Na manhã desta quinta-feira (25), a Polícia Federal da Paraíba (PF/PB) cumpriu uma ordem de busca e apreensão sede da Associação dos Docentes da Universidade Federal de Campina Grande (ADUFCG), na Paraíba. A PF apreendeu o Manifesto em Defesa da Democracia e da Universidade Pública, documento escrito em conjunto pelos professores em assembleia em 17 de outubro.

 

No mandado apresentado pela polícia, o material é chamado de “panfleto” e seria levado com outros materiais de campanha a favor do candidato a presidente da República, Fernando Haddad, do PT, caso a corporação encontrasse algum na entidade. Segundo a ADUFCG, porém, o manifesto é apartidário, assim como a associação.

 

ADUFCG reprodução
 

 

“O material não era de campanha, era um manifesto em defesa dos valores do sindicato, legitimado na última assembleia dos professores”, defende o diretor social da ADUFCG, Tiago Iwasawa. O manifesto foi divulgado nas redes sociais da associação, que explicavam o que havia sido definido na assembleia.
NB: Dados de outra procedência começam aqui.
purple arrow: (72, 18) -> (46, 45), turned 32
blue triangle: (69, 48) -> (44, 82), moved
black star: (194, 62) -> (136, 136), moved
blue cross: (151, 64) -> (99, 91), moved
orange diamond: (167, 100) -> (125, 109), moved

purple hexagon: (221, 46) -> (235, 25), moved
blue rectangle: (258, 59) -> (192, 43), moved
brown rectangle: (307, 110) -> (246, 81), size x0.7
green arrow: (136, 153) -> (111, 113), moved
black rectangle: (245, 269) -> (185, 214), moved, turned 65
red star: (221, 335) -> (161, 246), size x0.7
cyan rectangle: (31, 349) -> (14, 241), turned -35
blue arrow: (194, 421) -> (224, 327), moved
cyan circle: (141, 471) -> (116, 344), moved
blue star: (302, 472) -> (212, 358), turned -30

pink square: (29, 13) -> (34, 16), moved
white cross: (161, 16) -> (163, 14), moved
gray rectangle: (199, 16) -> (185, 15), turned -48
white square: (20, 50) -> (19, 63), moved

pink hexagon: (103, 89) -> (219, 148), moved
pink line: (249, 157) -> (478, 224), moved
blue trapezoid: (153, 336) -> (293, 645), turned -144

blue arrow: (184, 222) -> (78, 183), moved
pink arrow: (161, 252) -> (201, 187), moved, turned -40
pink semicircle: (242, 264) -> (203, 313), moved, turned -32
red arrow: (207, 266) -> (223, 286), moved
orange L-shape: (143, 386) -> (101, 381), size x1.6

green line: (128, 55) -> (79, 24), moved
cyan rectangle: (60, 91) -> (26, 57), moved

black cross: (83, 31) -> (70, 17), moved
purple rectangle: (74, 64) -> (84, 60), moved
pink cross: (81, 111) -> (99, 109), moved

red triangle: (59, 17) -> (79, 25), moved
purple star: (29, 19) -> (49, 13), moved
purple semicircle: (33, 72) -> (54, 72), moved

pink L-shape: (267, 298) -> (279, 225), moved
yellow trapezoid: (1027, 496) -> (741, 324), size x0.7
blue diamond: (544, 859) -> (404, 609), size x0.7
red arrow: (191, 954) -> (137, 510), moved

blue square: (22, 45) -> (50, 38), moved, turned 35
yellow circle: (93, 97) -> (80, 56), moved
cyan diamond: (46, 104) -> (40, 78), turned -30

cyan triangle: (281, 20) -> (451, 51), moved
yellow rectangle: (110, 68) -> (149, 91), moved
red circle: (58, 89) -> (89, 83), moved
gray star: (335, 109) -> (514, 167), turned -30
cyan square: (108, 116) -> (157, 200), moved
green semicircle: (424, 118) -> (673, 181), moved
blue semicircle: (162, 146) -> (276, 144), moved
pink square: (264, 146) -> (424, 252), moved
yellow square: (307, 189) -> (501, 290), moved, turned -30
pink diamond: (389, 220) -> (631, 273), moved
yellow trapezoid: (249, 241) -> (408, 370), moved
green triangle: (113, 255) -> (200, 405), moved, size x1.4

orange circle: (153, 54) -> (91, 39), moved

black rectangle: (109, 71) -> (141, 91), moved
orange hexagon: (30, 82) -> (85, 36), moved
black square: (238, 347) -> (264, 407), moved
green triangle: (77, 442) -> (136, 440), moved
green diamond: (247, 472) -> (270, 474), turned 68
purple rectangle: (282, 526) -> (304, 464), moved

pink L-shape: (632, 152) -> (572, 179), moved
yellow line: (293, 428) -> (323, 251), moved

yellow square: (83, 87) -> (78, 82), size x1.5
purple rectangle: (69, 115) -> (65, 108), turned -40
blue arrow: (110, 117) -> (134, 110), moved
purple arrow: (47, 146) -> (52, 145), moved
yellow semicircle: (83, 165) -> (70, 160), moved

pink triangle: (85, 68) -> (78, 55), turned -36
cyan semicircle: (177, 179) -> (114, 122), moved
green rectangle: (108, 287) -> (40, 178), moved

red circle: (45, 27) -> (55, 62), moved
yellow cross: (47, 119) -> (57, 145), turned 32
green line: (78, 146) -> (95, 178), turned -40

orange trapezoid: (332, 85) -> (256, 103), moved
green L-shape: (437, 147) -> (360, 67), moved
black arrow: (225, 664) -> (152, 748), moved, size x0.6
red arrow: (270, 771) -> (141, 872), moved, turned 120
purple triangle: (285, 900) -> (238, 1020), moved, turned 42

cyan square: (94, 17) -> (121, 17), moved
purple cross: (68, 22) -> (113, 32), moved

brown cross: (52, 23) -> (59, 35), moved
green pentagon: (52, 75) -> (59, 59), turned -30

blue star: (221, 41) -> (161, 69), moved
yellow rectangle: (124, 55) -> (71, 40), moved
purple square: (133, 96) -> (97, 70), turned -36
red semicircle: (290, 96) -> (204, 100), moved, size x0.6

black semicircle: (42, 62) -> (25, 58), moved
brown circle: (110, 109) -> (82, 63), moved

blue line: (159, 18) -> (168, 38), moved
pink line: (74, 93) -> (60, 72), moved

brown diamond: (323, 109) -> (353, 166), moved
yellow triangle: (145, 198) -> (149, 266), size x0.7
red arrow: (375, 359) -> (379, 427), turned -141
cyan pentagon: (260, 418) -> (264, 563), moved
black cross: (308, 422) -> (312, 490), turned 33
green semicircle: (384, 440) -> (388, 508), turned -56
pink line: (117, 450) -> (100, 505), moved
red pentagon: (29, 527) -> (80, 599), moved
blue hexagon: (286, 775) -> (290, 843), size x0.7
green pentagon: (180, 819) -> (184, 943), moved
Tiago, professor de psicologia da UFCG, diz não entender o porquê da apreensão do material. “Estamos em momento tenso na política, fomos alvos de algum tipo de denúncia na Justiça eleitoral ou na federal, mas ainda não sabemos a razão”, afirma. Os associados aguardam a presença do advogado da entidade para entrar em contato com a PF e entender o caso.

 

Os integrantes da associação dizem “não ter ideia” de quem possa ter feito a denúncia. “Pode ter sido qualquer pessoa e suspeitar de alguém é arbitrário devido ao momento político que vivemos”, observa Tiago. De acordo com o professor, cerca de 600 professores são filiados à associação que não é sindical e tem filiação voluntária. Na assembleia em que o manifesto foi elaborado, nem todos estavam presentes, mas houve quórum suficiente para a construção do documento.

 

facebook/reprodução
 

 

“Foi aprovado em nosso em encontro, não é assinado pela diretoria, mas pelo conjunto”, esclarece o professor Tiago. O representante da ADUFCG destaca que a tensão por motivações políticas é alta na instituição de ensino, mas a universidade não foi alvo de nenhum ato de vandalismo devido a isso. “Não houve nada físico, mas há embates entre pessoas partidárias, em todas as universidades têm manifestantes”, conclui.

 

Contatada pelo Eu, Estudante, a Polícia Federal declarou que só se manifestará após o fim da investigação.